The Rocky franchise is entering its 42nd year and, like people in their 40s, is starting to feel its age. “Creed II,” the sequel to 2015’s critical hit “Creed,” continues the story of Adonis Creed (Michael B. Jordan) and his mentor Rocky Balboa (Sylvester Stallone), but lacks the pop and swagger of its predecessor. Whether because of a newer and less-experienced director or a lackluster screenplay, “Creed II” is, frankly, a predictable and generic sports flick. While it is very well-acted, the film ultimately doesn’t bring enough to the table to justify its existence as an eighth entry in the Rocky franchise.
Adonis has risen to international acclaim since the last film, and things are looking up for the young boxer. He has settled down with his girlfriend Bianca (Tessa Thompson), his relationship with Rocky is strong and he’s beloved by his hometown Philadelphians. This status quo is disrupted by the sudden emergence of Russian boxing phenom Viktor Drago (Florian Munteanu), son of Ivan Drago (Dolph Lundgren), the man who killed Adonis’ father in the ring 30 years prior in “Rocky IV.” When Viktor challenges him to a fight for the championship belt, Adonis decides to defend his father’s name, despite the reluctance of Rocky and Bianca to support him.
Jordan has repeatedly proven his acting chops in roles like Oscar Grant in “Fruitvale Station” and Erik Killmonger in “Black Panther,” and with this character, it’s no different. The 31-year-old star absolutely owns the character of Adonis; when he’s on screen, you can’t take your eyes off him, and it’s not only because his muscles are colossal. He expresses the nuance of Adonis with ease, shifting from intense boxer in the ring, to a sweet, awkward boyfriend at home. He also convincingly conveys the heartbreak that Adonis goes through when things inevitably go awry. In addition, Jordan’s pure physicality is incredible. His body is seemingly put through the wringer throughout the course of the film, and he carries the film on his strong shoulders.
Stallone complements Jordan well, reprising Rocky Balboa for the eighth time. Rocky essentially serves as Adonis’ conscience, helping him make tough decisions and overcome obstacles. His character is wise beyond his years but also has — and always has had — a charming naivete that has drawn people to the character. Stallone is brilliantly subtle in expressing how much Rocky truly cares about Adonis, and, surprisingly, displays skillful comedic timing at the age of 72. Perhaps the most engrossing aspect of “Creed II” is the rapport between Adonis and Rocky. Their father-son-like relationship is touching, and it’s crushing to see them spar over the Drago fight.

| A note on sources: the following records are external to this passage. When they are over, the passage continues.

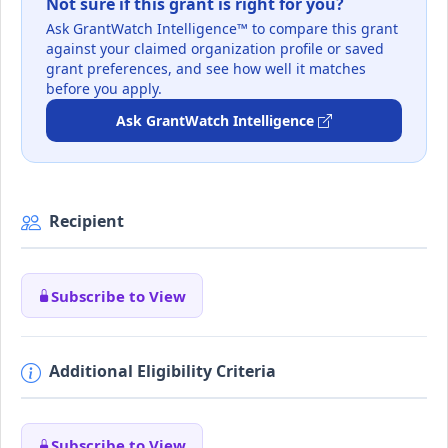
Not sure if this grant is right for you?
Ask GrantWatch Intelligence™ to compare this grant
against your claimed organization profile or saved
grant preferences, and see how well it matches
before you apply.
Ask GrantWatch Intelligence
Recipient
Subscribe to View
Additional Eligibility Criteria
Subscribe to View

Aside from the performances, there’s not much meat on the bone of “Creed II,” and this comes largely from the fact that the film is so damn predictable. From reading the above summary, you can probably already predict how the storyline will go. True, many sports films have predictable plots, but strong sports movies are nuanced and provide some spontaneity. Young director Steven Caple Jr. does a commendable job making the film look pretty, but Stallone and Juel Taylor’s script is too safe and unsurprising.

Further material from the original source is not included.